The Role of Skeletal Muscles in Metabolism During Cold Exposure

The Role of Skeletal Muscles in Metabolism During Cold Exposure

A recent study challenges the prevailing notion that fat tissue alone is responsible for the metabolic benefits associated with exposure to cold temperatures. Researchers from Canada have conducted a peer-reviewed comment article explaining how skeletal muscles are the primary heat generators and drive the metabolism of glucose and lipids when temperatures drop.

The interest in cold exposure as a drug-free strategy for managing obesity and its metabolic complications has been growing steadily. It has been observed that exercising in cold weather leads to increased fat burning, while cold exposure activates both skeletal muscle and brown adipose tissue (BAT) to enhance energy expenditure. However, the research team highlights data indicating that skeletal muscle, not fat tissue, is the primary thermogenic tissue in humans exposed to cold temperatures.

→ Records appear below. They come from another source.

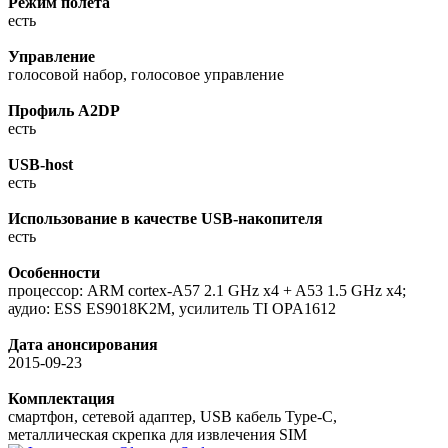
Режим полета
есть
Управление
голосовой набор, голосовое управление
Профиль A2DP
есть
USB-host
есть
Использование в качестве USB-накопителя
есть
Особенности
процессор: ARM cortex-A57 2.1 GHz x4 + A53 1.5 GHz x4;
аудио: ESS ES9018K2M, усилитель TI OPA1612
Дата анонсирования
2015-09-23
Комплектация
смартфон, сетевой адаптер, USB кабель Type-C,
металлическая скрепка для извлечения SIM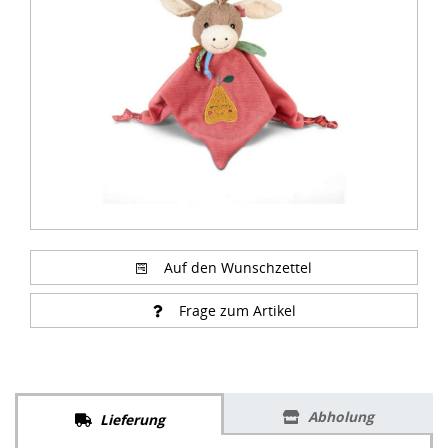
of
1
Auf den Wunschzettel
Frage zum Artikel
Abholung
Lieferung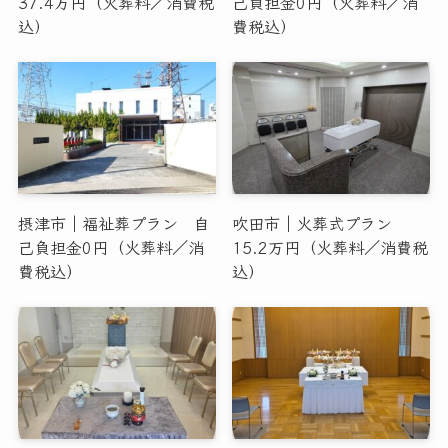
37.4万円（火葬料／消費税
己負担金0円（火葬料／消
込）
費税込）
摂津市｜福祉葬プラン 自
吹田市｜火葬式プラン
己負担金0円（火葬料／消
15.2万円（火葬料／消費税
費税込）
込）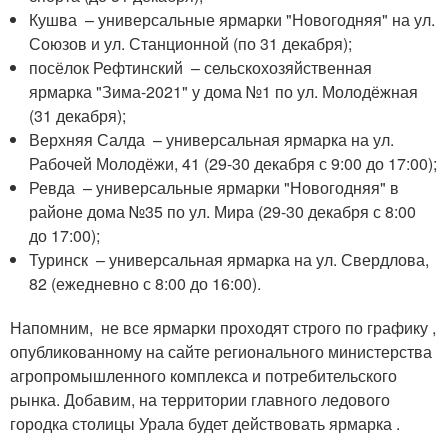
Кушва – универсальные ярмарки "Новогодняя" на ул.
Союзов и ул. Станционной (по 31 декабря);
посёлок Рефтинский – сельскохозяйственная
ярмарка "Зима-2021" у дома №1 по ул. Молодёжная
(31 декабря);
Верхняя Салда – универсальная ярмарка на ул.
Рабочей Молодёжи, 41 (29-30 декабря с 9:00 до 17:00);
Ревда – универсальные ярмарки "Новогодняя" в
районе дома №35 по ул. Мира (29-30 декабря с 8:00
до 17:00);
Туринск – универсальная ярмарка на ул. Свердлова,
82 (ежедневно с 8:00 до 16:00).
Напомним, не все ярмарки проходят строго по графику ,
опубликованному на сайте регионального министерства
агропромышленного комплекса и потребительского
рынка. Добавим, на территории главного ледового
городка столицы Урала будет действовать ярмарка .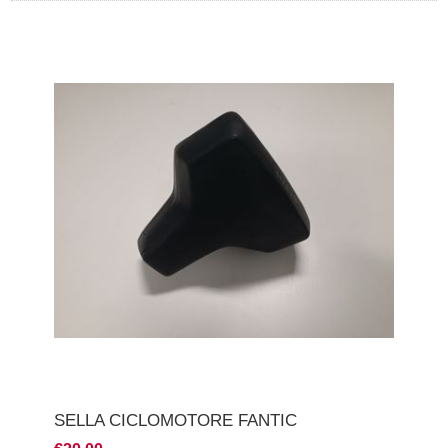
SELLA CICLOMOTORE FANTIC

Although BAT in humans has been linked to lower body mass indices and a reduced risk of type 2 diabetes, cardiovascular disease, and nonalcoholic fatty liver disease, it is only detectable in a small percentage of adults under typical indoor ambient conditions. This scarcity of BAT makes it challenging to assess its influence on metabolic health. On the other hand, nearly all adults have detectable BAT to varying degrees when exposed to chilly conditions. Moreover, BAT consumes three times more oxygen per gram than cold-stimulated skeletal muscle.

While it is inferred that regular cold exposure stimulates BAT and protects against metabolic complications, humans have limited amounts of BAT even in cold temperatures. Studies show that BAT thermogenesis contributes to less than 1 percent of energy expenditure in adults exposed to cold. In contrast, the shivering mechanism in skeletal muscles utilizes ATP and myosin ATPase activity to produce heat. Skeletal muscles also employ other methods and account for approximately 50 percent of the energy used during mild cold exposure. They have even evolved to generate heat while at rest.

Other Factors Influencing Metabolism in Cold Conditions

The remaining energy expenditure in response to cold likely involves multiple other body systems, such as the metabolic activity of the liver. Additionally, white adipose tissue (WAT), which acts as an insulator, utilizes energy through a process called triacylglycerol-fatty acid (TAG-FA) cycling. Cold exposure increases glucose use in skeletal muscle and lowers blood sugar levels in lean individuals and those with type 2 diabetes. In individuals with obesity and type 2 diabetes, insulin sensitivity increased by approximately 43 percent after 10 days of intermittent cold exposure, mainly due to skeletal muscle glucose use.

Comparing Humans and Mice

While studies on mice suggest that BAT plays a significant role in regulating lipid and glucose clearance, it should be noted that mice have substantially higher levels of BAT compared to humans, and BAT is present in rodents regardless of their climate. Therefore, the researchers argue that BAT is unlikely to directly influence systemic metabolism in humans exposed to cold temperatures. Nevertheless, BAT shows promise as a biomarker for assessing the health of adipose tissue and may provide opportunities for early disease diagnosis and treatment.

Conclusion and the Need for Further Research

This study challenges the prevailing notion that fat tissue alone is responsible for the metabolic benefits associated with exposure to cold temperatures. It emphasizes the role of skeletal muscles as the primary thermogenic tissue in humans exposed to cold temperatures, surpassing the contribution of brown adipose tissue (BAT). While it does not conclusively prove that cold exposure is universally beneficial for overall health, it highlights the potential of skeletal muscles and their involvement in glucose and lipid metabolism during cold exposure.

Further research is needed to fully understand the mechanisms and impacts of cold exposure on metabolism. This new perspective suggests exploring different approaches to studying the effects of cold exposure on human health. By understanding the role of skeletal muscles and other factors influencing metabolism in cold conditions, we can develop targeted strategies for managing obesity, type 2 diabetes, and other metabolic complications. Cold exposure may continue to hold promise as a drug-free option for enhancing energy expenditure and improving metabolic health.